The success rate of the robotics in performing tasks as a combination function of \( P_{sea} \) and \( P_{occ} \). When conflicts for one site occur, \( P_{sea} \) is the probability that robot chooses to be a cooperator who will leave the current site and choose a new target. Similarly, \( P _{occ} \) describes the probability that the focal robot chooses to be a defector who will stay in her current target, when conflicts for one site occur. Here, it is clear that the success rate reaches the highest for the settings: \( P_{sea} = 1 \) and \( P_{occ} = 0 \) or \( P_{sea} = 0 \) and \( P_{occ} = 1 \)

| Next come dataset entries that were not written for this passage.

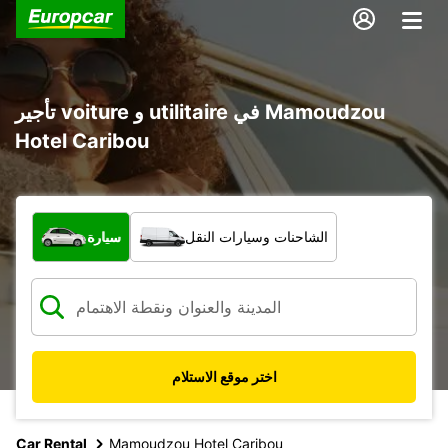
تأجير voiture و utilitaire في Mamoudzou
Hotel Caribou
ما نوع المركبة؟
الشاحنات وسيارات النقل
سيارة
اختر موقع الاستلام
Car Rental
Mamoudzou Hotel Caribou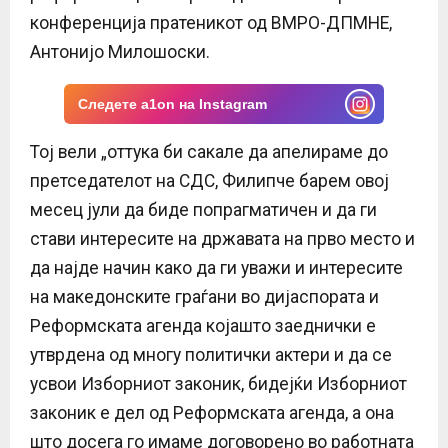
конференција пратеникот од ВМРО-ДПМНЕ,
Антонијо Милошоски.
Следете a1on на Instagram
Тој вели „оттука би сакале да апелираме до
претседателот на СДС, Филипче барем овој
месец јули да биде попрагматичен и да ги
стави интересите на државата на прво место и
да најде начин како да ги уважи и интересите
на македонските граѓани во дијаспората и
Реформската агенда којашто заеднички е
утврдена од многу политички актери и да се
усвои Изборниот законик, бидејќи Изборниот
законик е дел од Реформската агенда, а она
што досега го имаме договорено во работната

Figure 4 suggests that the number of completions reaches a higher level for the settings of larger \( \varvec{P}_{{\varvec{sea}}} \) or larger \( \varvec{P}_{{\varvec{occ}}} \). It means that, larger cooperation probability of the robots will help more specified sites to be occupied by robots. Notably, it is irrespective of the state of robots, either in the searching state or occupation state. Thus, the performance of tasks is closely related with the strategy choice of the robots. However, the successful performance of tasks depends on more limited conditions. To facilitate the understanding, Fig. 5 provides the general view of the gaming process.

Fig. 4
figure 4

The fraction of number of completions (i.e. performance index) as a function of \( P_{sea} \) and \( P_{occ} \). The number of completions describes the number of robots who stay at a target position when task ends. It is clear that high number of completions means the close to success. As the figure above depicted, the number of completions is low when \( P_{sea} \) and \( P_{occ} \) are at a low level. It reaches the highest when \( P_{sea} = 1 \), \( P_{occ} = 0 \) or \( P_{sea} = 0 \), \( P_{occ} = 1 \). The number of completions is low when \( P _{sea} \) and \( P _{occ} \) are at a low level. The number of completions is high when \( P _{sea} \) and \( P _{occ} \) are at a high level

Fig. 5
figure 5

The process for performing the aggregation task in the robotic swarm. 1 Robots settings at the initial state. 2 Robots are moving to the chosen targets. 3 The conflicts for a site. 4 The steady state where no one changes her choice

6 Conclusions

Conflicts of interest and self-adjustment are pivotal elements in studying the problem of task allocation or division of labor in a swarm of agents. Different from the traditional approach, we employ the evolutionary game theory to study the self-organization of individual behaviors among E-puck robots. Experiment results show that robots can gain the highest payoffs under the following conditions: robots cooperate when being in the searching state and defect in the occupied state, robots defect in the searching state and cooperate in the occupied state. The coordination driven by strategy choice can help us get more hints about the solutions for the effective division of labor among selfish agents. The successful performance of the collective task can be better realized by the agents with rationality and selfishness.